Para o deputado, a fidelização, além de ser anticompetitiva, traz transtornos para o cliente. "O consumidor fica obrigado a pagar pelo serviço, mesmo que este seja de baixa qualidade ou, até pior, mesmo que não esteja sendo utilizado", afirma Dr. Talmir.

O projeto tramita em caráter conclusivo e será analisado pelas comissões de Defesa do Consumidor; e de Constituição e Justiça e de Cidadania da Câmara.

Senado

Na Comissão de Ciência, Tecnologia, Inovação, Comunicação e Informática (CCT) do Senado, começa o debate sobre o PLS 255/09 que define como crime a facilitação da exploração de jogo de azar pela internet, bem como a autorização para o pagamento de crédito ou aposta relacionado a esse tipo de jogo. O projeto, de autoria do senador Garibaldi Alves Filho (PMDB-RN), estipula como pena a prisão por um período que varia de um a três anos, além de multa.

De acordo com projeto, responderão penalmente, por ação ou omissão, os diretores ou responsáveis legais das pessoas jurídicas autorizadas a operar dentro do território nacional e que tenham como atividade a administração e o provimento de acesso a rede de computadores; a dispositivo de comunicação ou a sistema informatizado; administração de cartões de crédito ou de débito; e a captação, intermediação e aplicação de recursos financeiros em moeda nacional ou estrangeira.

Ainda de acordo com projeto, o juiz poderá decretar a indisponibilidade de bens e valores ou o bloqueio de transações financeiras em conta bancária, quando houver indícios de que seu proprietário ou titular explora jogo de azar por meio de rede de computadores.

Lula quer Eletronet para “levar banda larga para onde a gente quiser”

A ideia de usar a Eletronet como uma ferramenta para inclusão digital ainda está nos planos do Governo. Desta vez, o sinal partiu do próprio presidente da República. Em discurso durante a cerimônia de entrega de 5,5 mil computadores para alunos da rede pública de educação, no Rio de Janeiro, Luiz Inácio Lula da Silva lamentou a dificuldade que o governo tem tido para recuperar a rede na Justiça. "Nós estamos brigando há cinco anos para tomar conta da Eletronet, que é uma empresa pública que foi privatizada, que faliu, e que nós estamos querendo pegar de volta", afirmou o presidente.
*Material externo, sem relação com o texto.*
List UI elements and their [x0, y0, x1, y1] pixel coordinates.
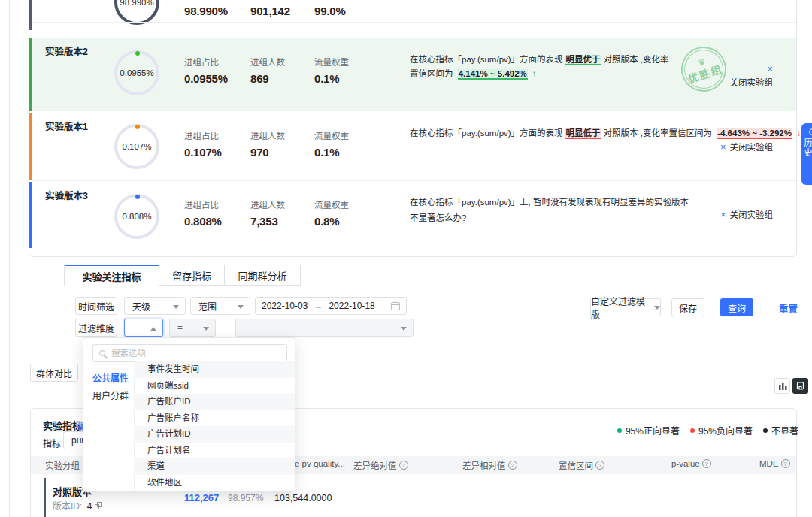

Lula deixou claro também por que o governo está tão interessado em concluir a disputa judicial pelo espólio da antiga estatal. "A gente não consegue pegar uma coisa que é nossa, para a gente poder levar internet banda larga para onde a gente quiser." O desabafo foi feito logo após o presidente comentar sobre o programa de inclusão digital que o governo tem em parceria com as concessionárias de telefonia fixa. Lula comentou que o governo ainda não conseguiu estruturar a ampliação do projeto para as áreas rurais, mas assegurou que sua equipe está trabalhando para que a banda larga chegue também nas escolas fora dos centros urbanos.

Dívidas

O presidente Lula também demonstrou que o governo não está disposto a assumir as dívidas da Eletronet. Para o presidente, cobrir as dívidas dessa rede seria pagar duas vezes pela mesma coisa. "Não é possível que o governo tenha que pagar por uma coisa que é do governo. Não é possível que eu tenha que comprar aquilo que já é do povo brasileiro", reclamou. Lula disse ainda que pediu apoio do governador do Rio de Janeiro, Sérgio Cabral, para resolver a disputa judicial. "Eu estou pedindo ajuda para o Sérgio Cabral. Vou ver se ele conhece quem é o juiz que está com essa ação", avisou.

As frases de Lula constam na transcrição oficial do discurso, disponíveis no site da Presidência da República.